Excerpted records:

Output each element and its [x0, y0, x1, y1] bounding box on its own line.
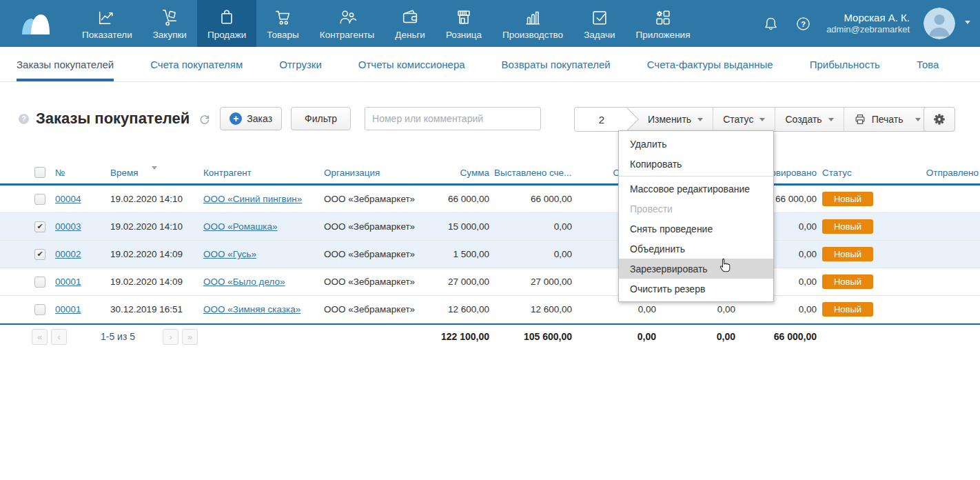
help-icon[interactable]: ? — [794, 14, 813, 33]
hand-truck-icon — [159, 8, 180, 27]
nav-item-money[interactable]: Деньги — [385, 0, 436, 47]
top-navigation: Показатели Закупки Продажи Товары — [0, 0, 980, 47]
col-number[interactable]: № — [55, 168, 110, 178]
mouse-cursor-hand-icon — [717, 257, 732, 277]
menu-item-merge[interactable]: Объединить — [619, 239, 773, 259]
select-all-checkbox[interactable] — [34, 167, 45, 178]
row-checkbox[interactable] — [34, 221, 45, 232]
col-time[interactable]: Время — [110, 166, 203, 179]
sum-value: 12 600,00 — [434, 304, 489, 314]
user-name: Морская А. К. — [826, 11, 910, 25]
reserved-value: 0,00 — [735, 304, 817, 314]
status-badge[interactable]: Новый — [822, 247, 873, 261]
col-sent[interactable]: Отправлено — [897, 168, 980, 178]
col-sum[interactable]: Сумма — [434, 168, 489, 178]
contragent-link[interactable]: ООО «Зимняя сказка» — [203, 304, 300, 314]
order-number-link[interactable]: 00003 — [55, 221, 81, 232]
tab-customer-orders[interactable]: Заказы покупателей — [17, 47, 114, 81]
contragent-link[interactable]: ООО «Синий пингвин» — [203, 194, 302, 204]
nav-item-indicators[interactable]: Показатели — [72, 0, 143, 47]
table-header-row: № Время Контрагент Организация Сумма Выс… — [0, 161, 980, 186]
order-number-link[interactable]: 00002 — [55, 249, 81, 259]
chevron-down-icon — [759, 118, 765, 124]
contragent-link[interactable]: ООО «Гусь» — [203, 249, 256, 259]
menu-item-reserve[interactable]: Зарезервировать — [619, 259, 773, 279]
row-checkbox[interactable] — [34, 194, 45, 205]
user-menu-caret-icon[interactable] — [965, 21, 970, 27]
tab-customer-invoices[interactable]: Счета покупателям — [150, 47, 243, 81]
tab-shipments[interactable]: Отгрузки — [279, 47, 322, 81]
status-badge[interactable]: Новый — [822, 192, 873, 206]
avatar[interactable] — [923, 8, 955, 39]
nav-item-apps[interactable]: Приложения — [625, 0, 700, 47]
search-input[interactable] — [365, 107, 541, 130]
nav-item-counterparties[interactable]: Контрагенты — [309, 0, 385, 47]
shopping-bag-icon — [216, 8, 237, 27]
order-number-link[interactable]: 00001 — [55, 277, 81, 287]
total-reserved: 66 000,00 — [735, 331, 817, 342]
store-icon — [453, 8, 474, 27]
row-checkbox[interactable] — [34, 304, 45, 315]
col-time-label: Время — [110, 168, 139, 178]
notifications-bell-icon[interactable] — [762, 14, 780, 33]
order-number-link[interactable]: 00004 — [55, 194, 81, 204]
tab-customer-returns[interactable]: Возвраты покупателей — [502, 47, 611, 81]
row-checkbox[interactable] — [34, 277, 45, 288]
nav-item-sales[interactable]: Продажи — [197, 0, 256, 47]
pagination-first-button: « — [32, 329, 48, 345]
nav-item-tasks[interactable]: Задачи — [573, 0, 625, 47]
menu-item-clear-reserve[interactable]: Очистить резерв — [619, 279, 773, 299]
menu-item-unpost[interactable]: Снять проведение — [619, 219, 773, 239]
contragent-link[interactable]: ООО «Было дело» — [203, 277, 285, 287]
nav-item-label: Производство — [502, 30, 563, 40]
tab-label: Отгрузки — [279, 59, 322, 70]
tab-products-truncated[interactable]: Това — [917, 47, 939, 81]
menu-item-delete[interactable]: Удалить — [619, 134, 773, 154]
tab-issued-invoices[interactable]: Счета-фактуры выданные — [647, 47, 773, 81]
create-dropdown-button[interactable]: Создать — [775, 108, 843, 131]
status-badge[interactable]: Новый — [822, 274, 873, 289]
status-dropdown-button[interactable]: Статус — [713, 108, 775, 131]
tab-profitability[interactable]: Прибыльность — [810, 47, 880, 81]
order-number-link[interactable]: 00001 — [55, 304, 81, 314]
edit-dropdown-button[interactable]: Изменить — [629, 108, 713, 131]
page-help-icon[interactable]: ? — [19, 114, 29, 124]
settings-button[interactable] — [923, 107, 955, 132]
pagination-last-button: » — [182, 329, 198, 345]
print-dropdown-button[interactable]: Печать — [844, 108, 930, 131]
col-status[interactable]: Статус — [817, 168, 897, 178]
avatar-icon — [923, 8, 955, 39]
toolbar: ? Заказы покупателей + Заказ Фильтр 2 Из… — [0, 106, 980, 131]
nav-item-label: Розница — [446, 30, 482, 40]
status-badge[interactable]: Новый — [822, 302, 873, 317]
new-order-button[interactable]: + Заказ — [220, 107, 282, 130]
nav-item-purchases[interactable]: Закупки — [143, 0, 197, 47]
user-account[interactable]: Морская А. К. admin@zebramarket — [826, 11, 910, 36]
refresh-icon[interactable] — [198, 113, 210, 125]
row-checkbox[interactable] — [34, 249, 45, 260]
order-time: 19.02.2020 14:10 — [110, 194, 203, 204]
menu-item-copy[interactable]: Копировать — [619, 154, 773, 174]
invoiced-value: 27 000,00 — [489, 277, 572, 287]
contragent-link[interactable]: ООО «Ромашка» — [203, 221, 278, 232]
shipped-value: 0,00 — [656, 304, 735, 314]
table-row: 00001 19.02.2020 14:09 ООО «Было дело» О… — [0, 268, 980, 296]
user-email: admin@zebramarket — [826, 24, 910, 36]
edit-dropdown-label: Изменить — [648, 114, 691, 125]
col-contragent[interactable]: Контрагент — [203, 168, 324, 178]
sum-value: 66 000,00 — [434, 194, 489, 204]
menu-item-mass-edit[interactable]: Массовое редактирование — [619, 179, 773, 199]
page-title: Заказы покупателей — [36, 110, 190, 128]
table-row: 00004 19.02.2020 14:10 ООО «Синий пингви… — [0, 186, 980, 213]
app-logo[interactable] — [0, 0, 72, 47]
status-badge[interactable]: Новый — [822, 219, 873, 234]
nav-item-retail[interactable]: Розница — [436, 0, 492, 47]
filter-button[interactable]: Фильтр — [291, 107, 351, 130]
col-organization[interactable]: Организация — [324, 168, 434, 178]
col-invoiced[interactable]: Выставлено сче... — [489, 168, 572, 178]
nav-item-products[interactable]: Товары — [256, 0, 309, 47]
nav-item-production[interactable]: Производство — [492, 0, 573, 47]
tab-commission-reports[interactable]: Отчеты комиссионера — [358, 47, 465, 81]
tab-label: Счета-фактуры выданные — [647, 59, 773, 70]
selected-count-badge: 2 — [575, 108, 629, 131]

Try it: Restate the full listing verbatim and drop every picture.

Task result:
Output each element and its [x0, y0, x1, y1] bounding box on its own line.
help-icon[interactable]: ? — [794, 14, 813, 33]
hand-truck-icon — [159, 8, 180, 27]
nav-item-money[interactable]: Деньги — [385, 0, 436, 47]
top-navigation: Показатели Закупки Продажи Товары — [0, 0, 980, 47]
col-number[interactable]: № — [55, 168, 110, 178]
mouse-cursor-hand-icon — [717, 257, 732, 277]
menu-item-merge[interactable]: Объединить — [619, 239, 773, 259]
select-all-checkbox[interactable] — [34, 167, 45, 178]
row-checkbox[interactable] — [34, 221, 45, 232]
col-time[interactable]: Время — [110, 166, 203, 179]
sum-value: 12 600,00 — [434, 304, 489, 314]
user-name: Морская А. К. — [826, 11, 910, 25]
reserved-value: 0,00 — [735, 304, 817, 314]
status-badge[interactable]: Новый — [822, 247, 873, 261]
col-sent[interactable]: Отправлено — [897, 168, 980, 178]
col-sum[interactable]: Сумма — [434, 168, 489, 178]
contragent-link[interactable]: ООО «Зимняя сказка» — [203, 304, 300, 314]
order-number-link[interactable]: 00003 — [55, 221, 81, 232]
tab-customer-orders[interactable]: Заказы покупателей — [17, 47, 114, 81]
contragent-link[interactable]: ООО «Синий пингвин» — [203, 194, 302, 204]
nav-item-indicators[interactable]: Показатели — [72, 0, 143, 47]
table-header-row: № Время Контрагент Организация Сумма Выс… — [0, 161, 980, 186]
order-number-link[interactable]: 00002 — [55, 249, 81, 259]
chevron-down-icon — [759, 118, 765, 124]
contragent-link[interactable]: ООО «Гусь» — [203, 249, 256, 259]
menu-item-reserve[interactable]: Зарезервировать — [619, 259, 773, 279]
row-checkbox[interactable] — [34, 194, 45, 205]
user-menu-caret-icon[interactable] — [965, 21, 970, 27]
tab-customer-invoices[interactable]: Счета покупателям — [150, 47, 243, 81]
tab-shipments[interactable]: Отгрузки — [279, 47, 322, 81]
status-badge[interactable]: Новый — [822, 192, 873, 206]
avatar[interactable] — [923, 8, 955, 39]
nav-item-apps[interactable]: Приложения — [625, 0, 700, 47]
search-input[interactable] — [365, 107, 541, 130]
nav-item-counterparties[interactable]: Контрагенты — [309, 0, 385, 47]
shopping-bag-icon — [216, 8, 237, 27]
order-number-link[interactable]: 00001 — [55, 277, 81, 287]
total-reserved: 66 000,00 — [735, 331, 817, 342]
store-icon — [453, 8, 474, 27]
row-checkbox[interactable] — [34, 304, 45, 315]
col-time-label: Время — [110, 168, 139, 178]
notifications-bell-icon[interactable] — [762, 14, 780, 33]
order-number-link[interactable]: 00004 — [55, 194, 81, 204]
tab-customer-returns[interactable]: Возвраты покупателей — [502, 47, 611, 81]
row-checkbox[interactable] — [34, 277, 45, 288]
nav-item-sales[interactable]: Продажи — [197, 0, 256, 47]
pagination-first-button: « — [32, 329, 48, 345]
nav-item-tasks[interactable]: Задачи — [573, 0, 625, 47]
menu-item-clear-reserve[interactable]: Очистить резерв — [619, 279, 773, 299]
menu-item-unpost[interactable]: Снять проведение — [619, 219, 773, 239]
contragent-link[interactable]: ООО «Было дело» — [203, 277, 285, 287]
nav-item-label: Производство — [502, 30, 563, 40]
tab-label: Отгрузки — [279, 59, 322, 70]
tab-products-truncated[interactable]: Това — [917, 47, 939, 81]
menu-item-delete[interactable]: Удалить — [619, 134, 773, 154]
tab-issued-invoices[interactable]: Счета-фактуры выданные — [647, 47, 773, 81]
create-dropdown-button[interactable]: Создать — [775, 108, 843, 131]
status-badge[interactable]: Новый — [822, 274, 873, 289]
status-dropdown-button[interactable]: Статус — [713, 108, 775, 131]
tab-profitability[interactable]: Прибыльность — [810, 47, 880, 81]
order-number-link[interactable]: 00001 — [55, 304, 81, 314]
edit-dropdown-button[interactable]: Изменить — [629, 108, 713, 131]
page-help-icon[interactable]: ? — [19, 114, 29, 124]
settings-button[interactable] — [923, 107, 955, 132]
pagination-last-button: » — [182, 329, 198, 345]
print-dropdown-button[interactable]: Печать — [844, 108, 930, 131]
col-status[interactable]: Статус — [817, 168, 897, 178]
avatar-icon — [923, 8, 955, 39]
toolbar: ? Заказы покупателей + Заказ Фильтр 2 Из… — [0, 106, 980, 131]
nav-item-label: Розница — [446, 30, 482, 40]
status-badge[interactable]: Новый — [822, 302, 873, 317]
new-order-button[interactable]: + Заказ — [220, 107, 282, 130]
nav-item-purchases[interactable]: Закупки — [143, 0, 197, 47]
user-account[interactable]: Морская А. К. admin@zebramarket — [826, 11, 910, 36]
refresh-icon[interactable] — [198, 113, 210, 125]
row-checkbox[interactable] — [34, 249, 45, 260]
order-time: 19.02.2020 14:10 — [110, 194, 203, 204]
menu-item-copy[interactable]: Копировать — [619, 154, 773, 174]
invoiced-value: 27 000,00 — [489, 277, 572, 287]
contragent-link[interactable]: ООО «Ромашка» — [203, 221, 278, 232]
shipped-value: 0,00 — [656, 304, 735, 314]
table-row: 00001 19.02.2020 14:09 ООО «Было дело» О… — [0, 268, 980, 296]
user-email: admin@zebramarket — [826, 24, 910, 36]
edit-dropdown-label: Изменить — [648, 114, 691, 125]
col-contragent[interactable]: Контрагент — [203, 168, 324, 178]
sum-value: 66 000,00 — [434, 194, 489, 204]
menu-item-mass-edit[interactable]: Массовое редактирование — [619, 179, 773, 199]
page-title: Заказы покупателей — [36, 110, 190, 128]
table-row: 00004 19.02.2020 14:10 ООО «Синий пингви… — [0, 186, 980, 213]
app-logo[interactable] — [0, 0, 72, 47]
status-badge[interactable]: Новый — [822, 219, 873, 234]
nav-item-retail[interactable]: Розница — [436, 0, 492, 47]
filter-button[interactable]: Фильтр — [291, 107, 351, 130]
col-organization[interactable]: Организация — [324, 168, 434, 178]
col-invoiced[interactable]: Выставлено сче... — [489, 168, 572, 178]
nav-item-products[interactable]: Товары — [256, 0, 309, 47]
nav-item-production[interactable]: Производство — [492, 0, 573, 47]
tab-commission-reports[interactable]: Отчеты комиссионера — [358, 47, 465, 81]
tab-label: Счета-фактуры выданные — [647, 59, 773, 70]
selected-count-badge: 2 — [575, 108, 629, 131]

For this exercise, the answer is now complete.